Valiéndose del látigo de siete colas, el maestro de la escuela lograba enseñar el alfabeto a unos cuantos muchachos privilegiados del pueblo, pero de allí a la lectura de corrido había un abismo y, en todo caso, ningún indio era admitido en la escuela. Diego, muy a su pesar, terminó por convertirse en buen alumno, entonces entendió por primera vez la manía de su padre por la educación.
Empezó a leer todo lo que caía en sus manos. El Tratado de Esgrima y Prontuario del Duelo, del maestro Manuel Escalante, se le reveló como un compendio de ideas notablemente parecidas al Okahué de los indios, porque también versaban sobre el honor, la justicia, el respeto, la dignidad y el valor. Antes se había limitado a asimilar las lecciones de esgrima de su padre e imitar los movimientos dibujados en las páginas del manual, pero cuando comenzó a leerlo supo que la esgrima no es sólo habilidad en el manejo del florete, la espada y el sable, sino también un arte espiritual.
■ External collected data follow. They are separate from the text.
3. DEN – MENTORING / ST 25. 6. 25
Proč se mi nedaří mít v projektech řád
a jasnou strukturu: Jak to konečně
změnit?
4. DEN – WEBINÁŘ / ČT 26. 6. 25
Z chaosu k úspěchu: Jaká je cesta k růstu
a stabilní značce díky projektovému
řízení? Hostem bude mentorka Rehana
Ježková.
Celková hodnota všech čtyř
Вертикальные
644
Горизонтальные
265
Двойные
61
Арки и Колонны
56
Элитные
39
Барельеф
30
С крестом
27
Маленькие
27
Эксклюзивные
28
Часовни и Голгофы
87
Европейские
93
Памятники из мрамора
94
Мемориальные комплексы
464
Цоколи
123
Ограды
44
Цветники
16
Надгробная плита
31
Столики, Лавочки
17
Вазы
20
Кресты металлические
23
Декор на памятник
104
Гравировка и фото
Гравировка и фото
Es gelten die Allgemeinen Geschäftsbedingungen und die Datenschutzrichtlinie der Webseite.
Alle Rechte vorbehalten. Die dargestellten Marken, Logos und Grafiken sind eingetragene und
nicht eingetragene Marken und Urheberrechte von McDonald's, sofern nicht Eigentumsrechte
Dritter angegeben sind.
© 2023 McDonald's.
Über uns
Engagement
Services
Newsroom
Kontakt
En esos días el capitán José Díaz le regaló a Alejandro de la Vega un cajón de libros que un pasajero había dejado olvidado en su barco a la altura del Ecuador. Llegó a la casa cerrado a machote y al ser abierto reveló un fabuloso contenido de poemas épicos y novelas, volúmenes amarillentos, muy manoseados, con olor a miel y cera. Diego los devoró con ansia, a pesar de que su padre despreciaba las novelas como un género menor plagado de inconsistencias, errores fundamentales y dramas personales que no eran de su incumbencia. Esos libros fueron una adicción para Diego y Bernardo, los leyeron tantas veces, que terminaron por memorizarlos. El mundo en que vivían se encogió y empezaron a soñar con países y aventuras más allá del horizonte.
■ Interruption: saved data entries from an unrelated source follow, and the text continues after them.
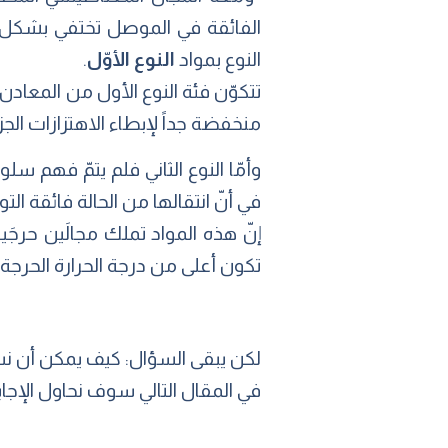
الفائقة في الموصل تختفي بشكل تامّ، ويسمّى هذ
النوع بمواد
النوع الأوّل
.
تتكوّن فئة النوع الأول من المعادن
منخفضة جداً لإبطاء الاهتزازات الجز
وأمّا النوع الثاني فلم يتمّ فهم س
إنّ هذه المواد تملك مجالَين حرجَين
تكون أعلى من درجة الحرارة الحرجة ل
لكن يبقى السؤال: كيف يمكن أن نستف
في المقال التالي سوف نحاول الإج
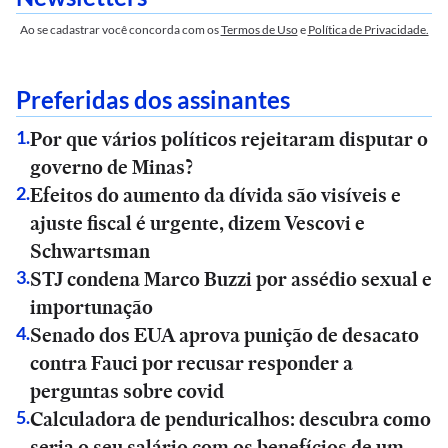
Ao se cadastrar você concorda com os
Termos de Uso
e
Política de Privacidade.
Preferidas dos assinantes
Por que vários políticos rejeitaram disputar o
1
.
governo de Minas?
Efeitos do aumento da dívida são visíveis e
2
.
ajuste fiscal é urgente, dizem Vescovi e
Schwartsman
STJ condena Marco Buzzi por assédio sexual e
3
.
importunação
Senado dos EUA aprova punição de desacato
4
.
contra Fauci por recusar responder a
perguntas sobre covid
Calculadora de penduricalhos: descubra como
5
.
seria o seu salário com os benefícios de um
A los trece años Diego parecía todavía un niño, pero Bernardo, como muchos niños de su raza, alcanzó el tamaño definitivo que tendría de adulto. La impavidez de su rostro cobrizo sólo se dulcificaba en los momentos de complicidad con Diego, cuando acariciaba a los caballos y en las numerosas ocasiones en que se escapaba para ir a visitar a Rayo en la Noche.